In this DVD, you get a film geek’s wet dream. Two very good film commentaries. One by Francis Coppola. The other by Walter Murch. I don’t think I’ve ever listened to two commentaries and thought they were both worth listening to, let alone, that they enriched my knowledge of movies.
Coppola is actually a very good at DVD commentaries. Even for his later films, like “Tetro” (which isn’t an amazing movie, but you learn a lot from him speaking). In “The Conversation”, you learn that this is the kind of film Coppola wanted to make a career out of, and not the grandiose ones he was known for (The Godfather, Apocalypse Now). The career he envies most is Woody Allen’s, for making small, personal films, though you also get the feeling Coppola liked his position. He was after all the most commercial director and most artistically respected director on Earth simultaneously.

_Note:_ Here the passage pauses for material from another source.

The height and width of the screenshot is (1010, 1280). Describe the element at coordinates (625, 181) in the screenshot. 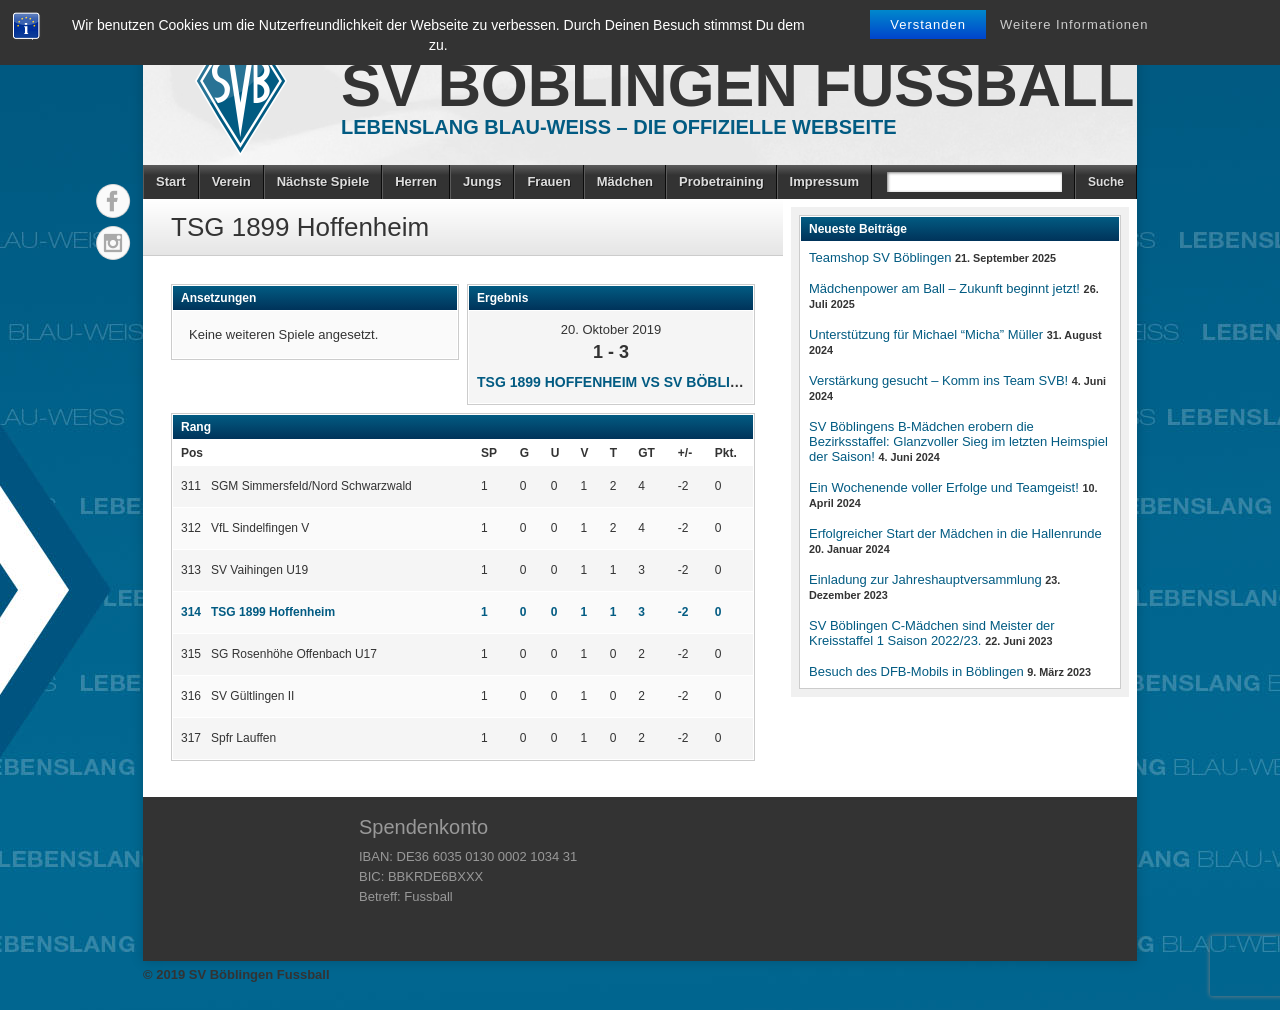

I see `Mädchen` at that location. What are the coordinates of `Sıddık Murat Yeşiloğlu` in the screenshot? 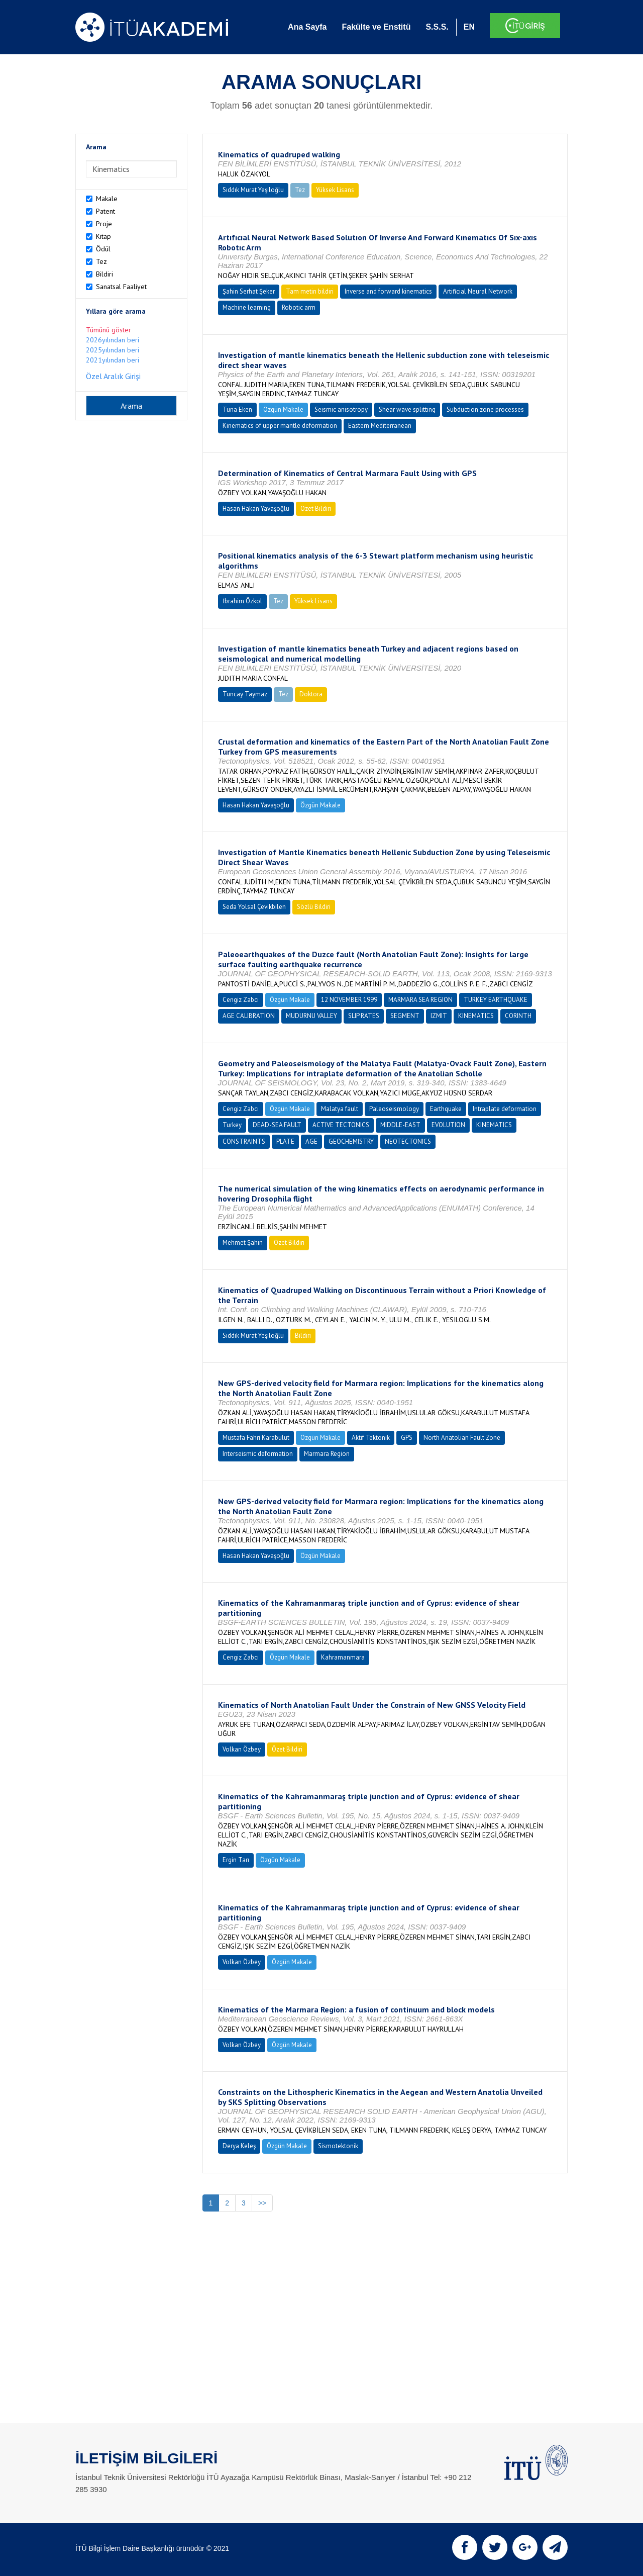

I don’t know if any director can boast this in the history of movies. I recall Coppola describing why a sound editor (who was played by Gene Hackman) was such a fascinating topic for a film. Coppola saw the “process” was fascinating. He emphasized that people were transfixed by a process, in the caveman sense. To watch someone make something or build something is innate and primal. In movies, watching a “process” is gold.
On Murch’s end, he talks about how Coppola basically left him the movie to edit without supervision, because had to go make “The Godfather, Part II”. Murch essentially was the co-director of “The Conversation” though he never even implies this. Rather, he talks about how every director is different, and Francis is the type who likes to hire department heads and lets them run with it. Murch speaks in detail about the sound design, making certain characters “vague” through editing (essentially allowing the audience to interpret if they’re good or evil) and what great actors like Hackman and John Cazale can offer an editor. Both are great film minds. But what makes a great director (particularly on the scale of a Coppola) is the team he assembles. Even Hitchcock wasn’t great anymore when he lost his team. Coppola was a leader, who was as good as his soldiers.